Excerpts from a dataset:
------------

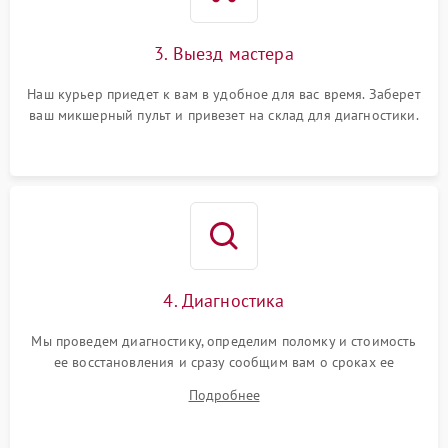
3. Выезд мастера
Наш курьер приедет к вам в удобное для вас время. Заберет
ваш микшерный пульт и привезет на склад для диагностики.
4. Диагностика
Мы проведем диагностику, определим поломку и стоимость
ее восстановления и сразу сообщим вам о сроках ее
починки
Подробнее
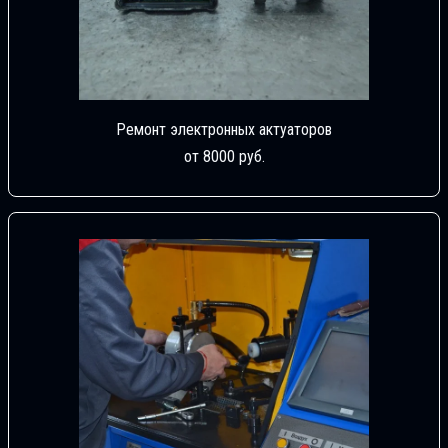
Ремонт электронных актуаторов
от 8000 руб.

------------

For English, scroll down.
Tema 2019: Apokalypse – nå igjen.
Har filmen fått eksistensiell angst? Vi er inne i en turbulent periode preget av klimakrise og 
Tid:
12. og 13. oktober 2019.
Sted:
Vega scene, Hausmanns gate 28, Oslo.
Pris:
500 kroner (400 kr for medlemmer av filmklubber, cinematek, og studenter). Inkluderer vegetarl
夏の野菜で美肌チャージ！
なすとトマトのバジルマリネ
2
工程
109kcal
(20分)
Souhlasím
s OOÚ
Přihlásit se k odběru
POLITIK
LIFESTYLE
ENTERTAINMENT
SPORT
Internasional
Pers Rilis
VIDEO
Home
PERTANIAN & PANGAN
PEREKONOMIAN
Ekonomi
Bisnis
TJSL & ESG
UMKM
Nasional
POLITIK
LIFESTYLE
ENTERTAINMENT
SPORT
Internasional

------------

> _TASK DIRECTIONS_: Please print the lines above word for word, starting at the one with "3. Выезд мастера" and ending at the one with "от 8000 руб.", both included, and without any picture.

> _ANSWER_:
3. Выезд мастера
Наш курьер приедет к вам в удобное для вас время. Заберет
ваш микшерный пульт и привезет на склад для диагностики.
4. Диагностика
Мы проведем диагностику, определим поломку и стоимость
ее восстановления и сразу сообщим вам о сроках ее
починки
Подробнее
Ремонт электронных актуаторов
от 8000 руб.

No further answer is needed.